Problem description: Return each entry word for word and skip its pictures.

Information supplied:
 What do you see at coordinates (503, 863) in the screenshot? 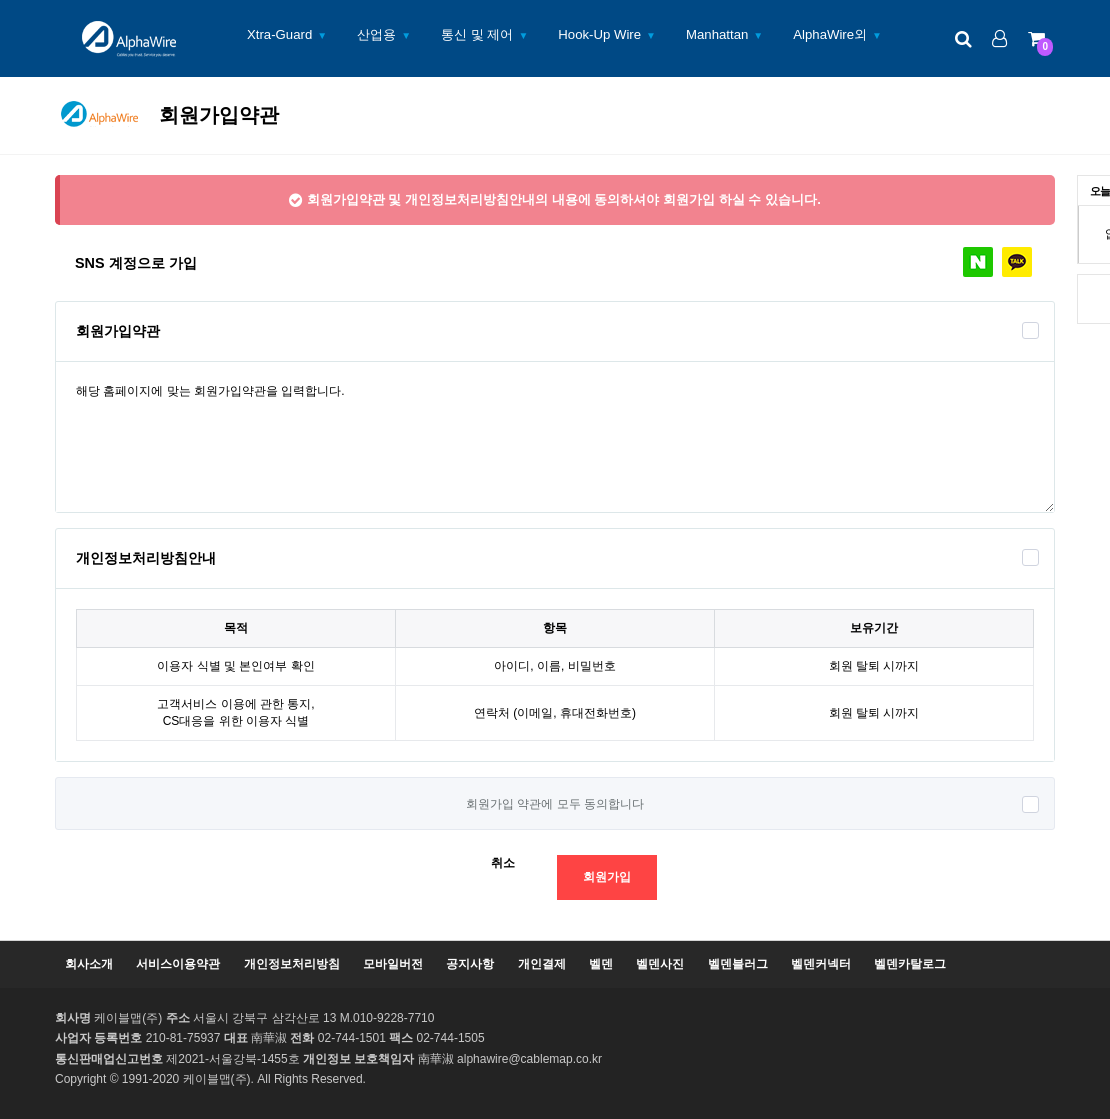
I see `취소` at bounding box center [503, 863].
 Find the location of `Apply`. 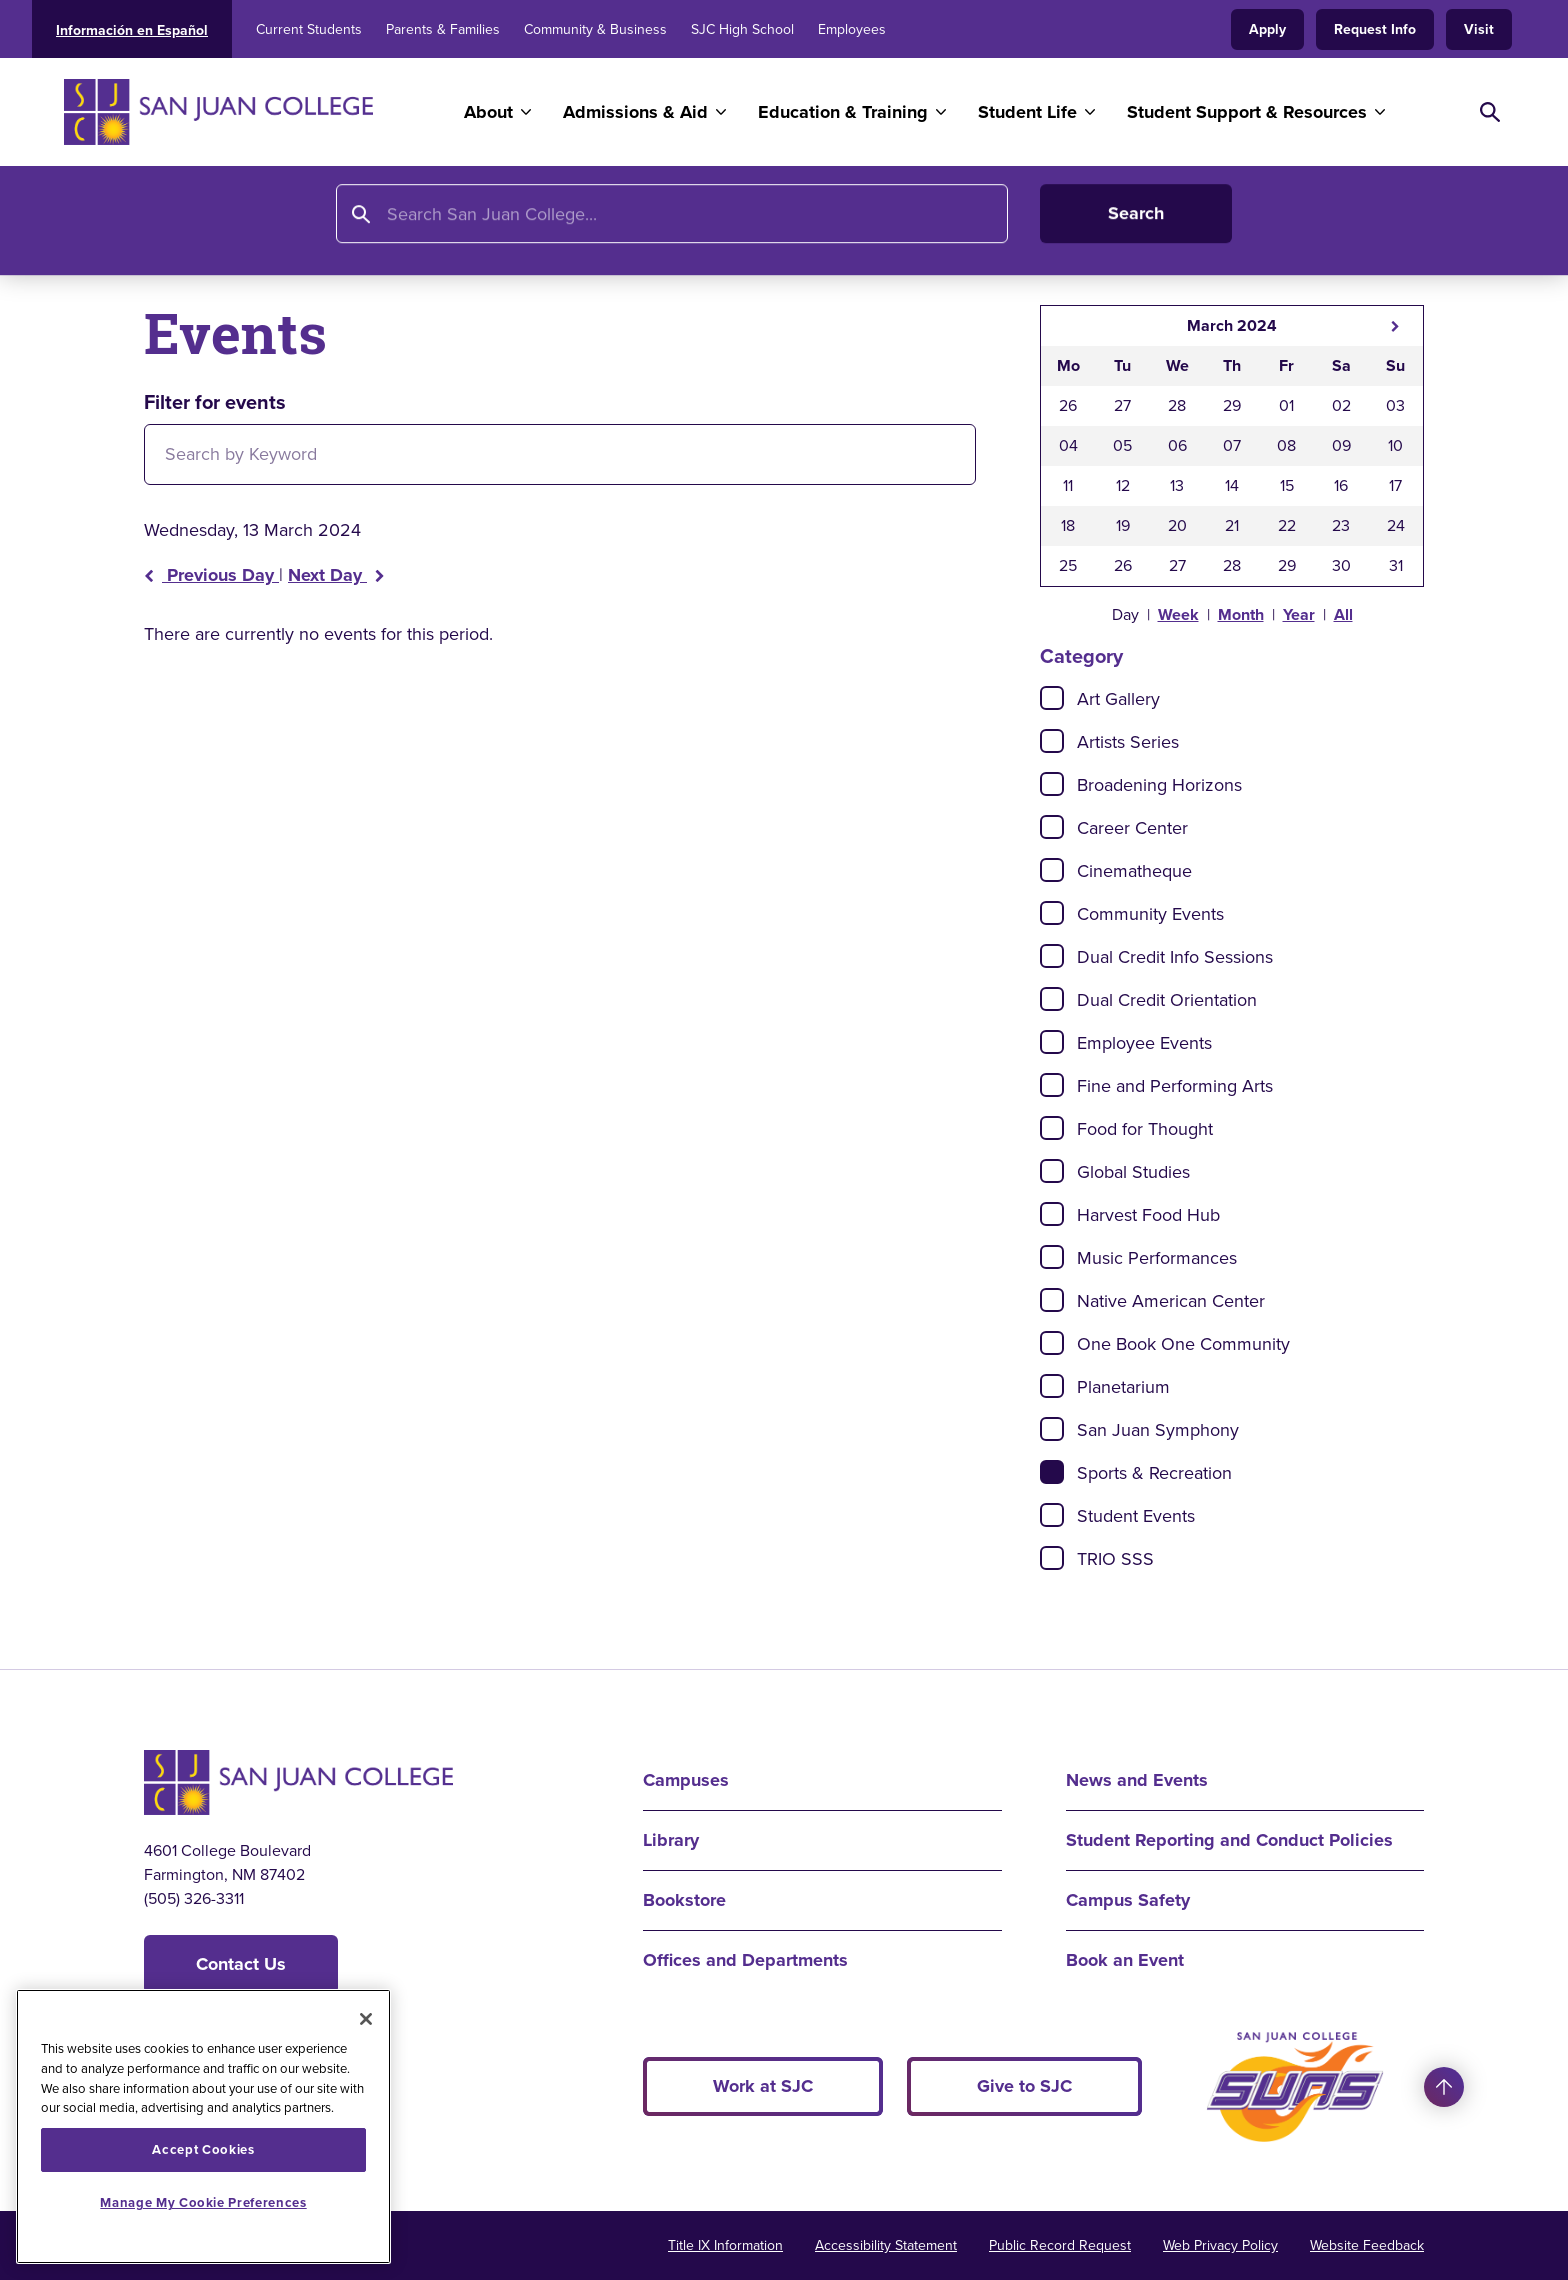

Apply is located at coordinates (1267, 29).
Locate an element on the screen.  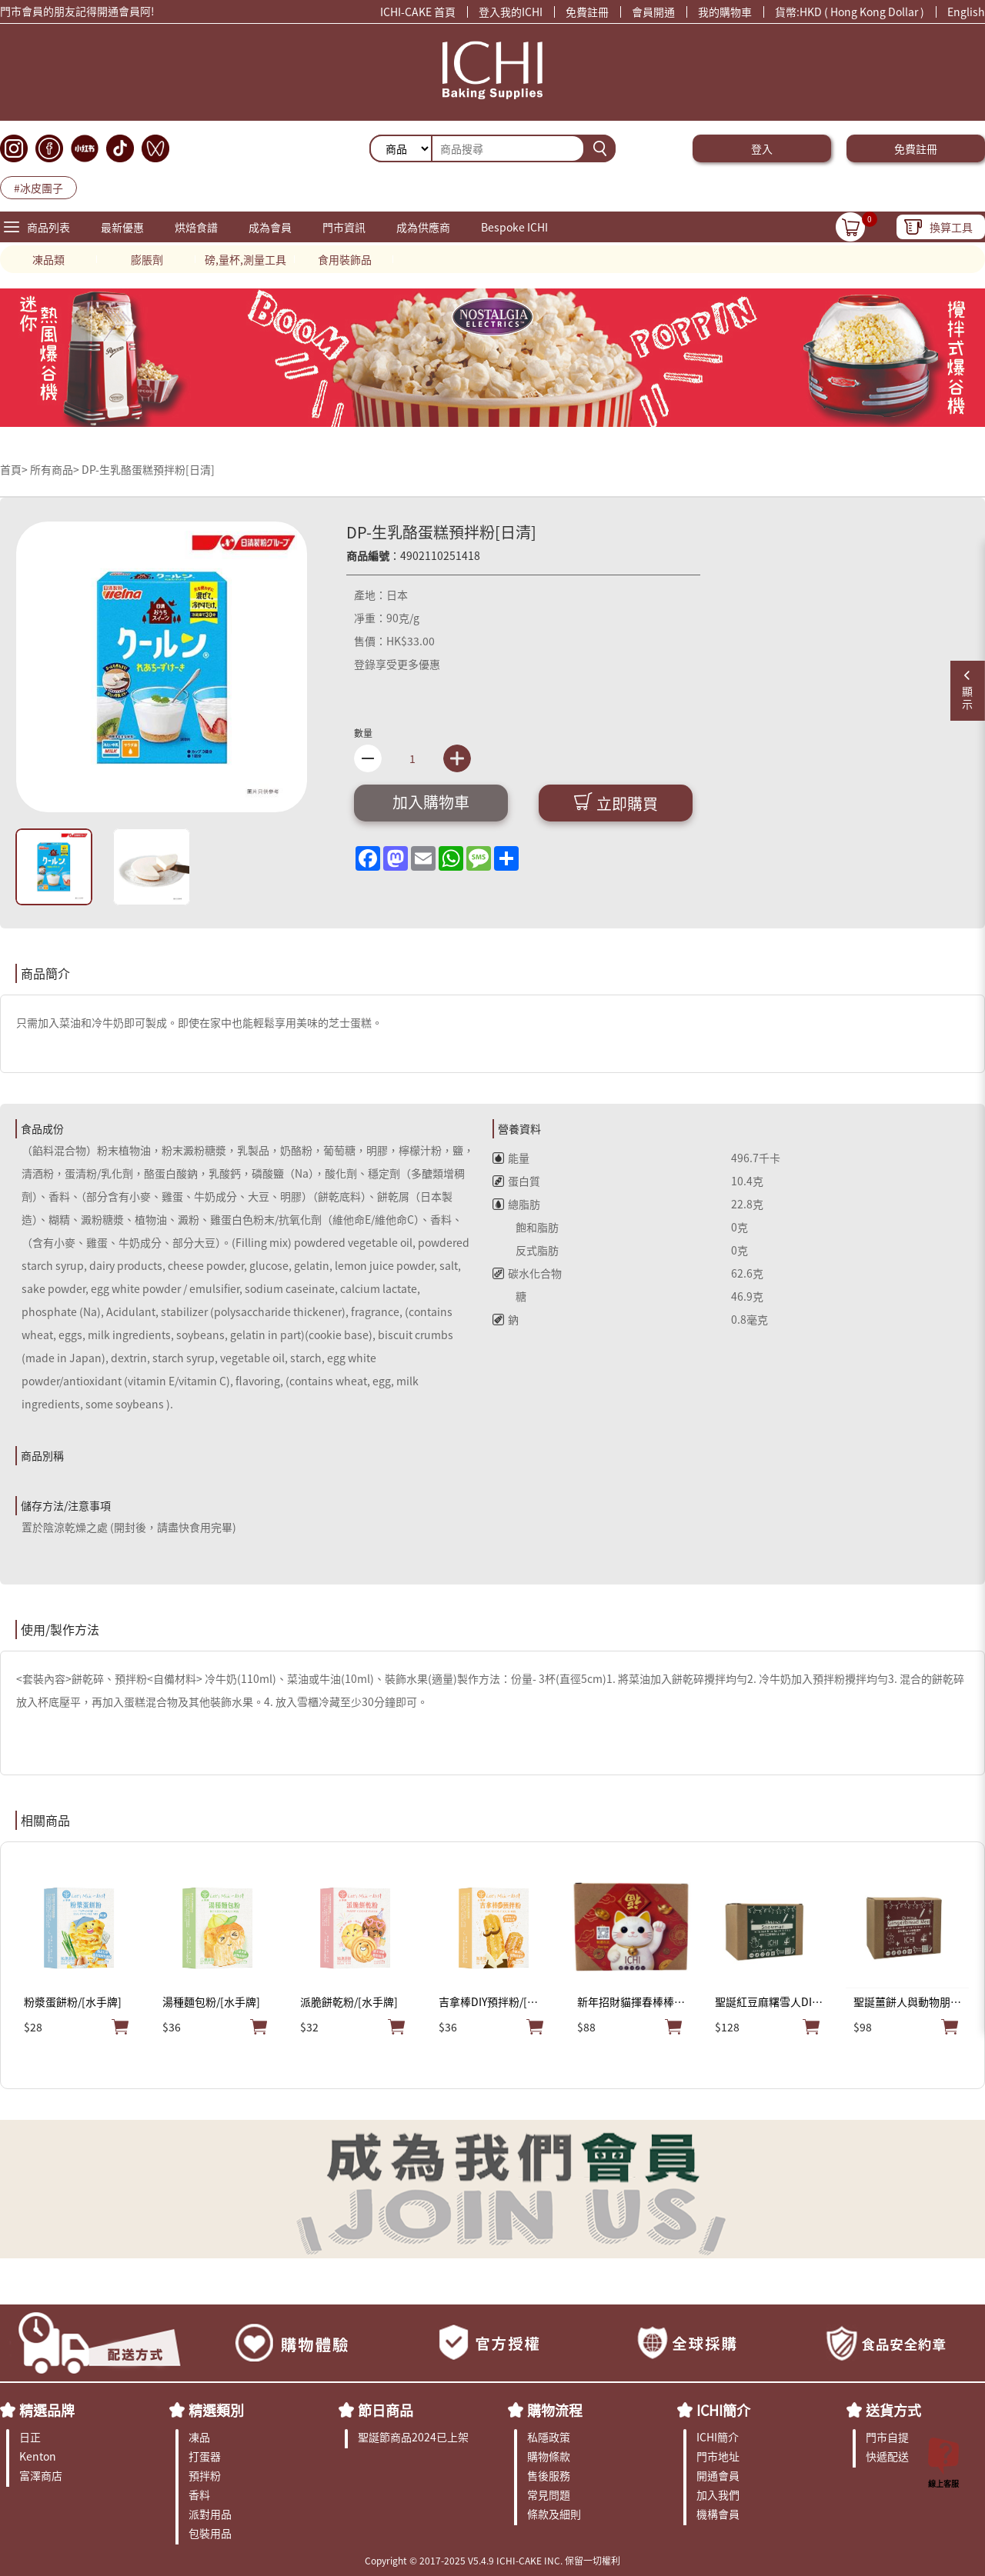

Reply:
 What do you see at coordinates (503, 863) in the screenshot? 
I see `취소` at bounding box center [503, 863].
 Find the location of `Apply`. 

Apply is located at coordinates (1267, 29).
Locate an element on the screen.  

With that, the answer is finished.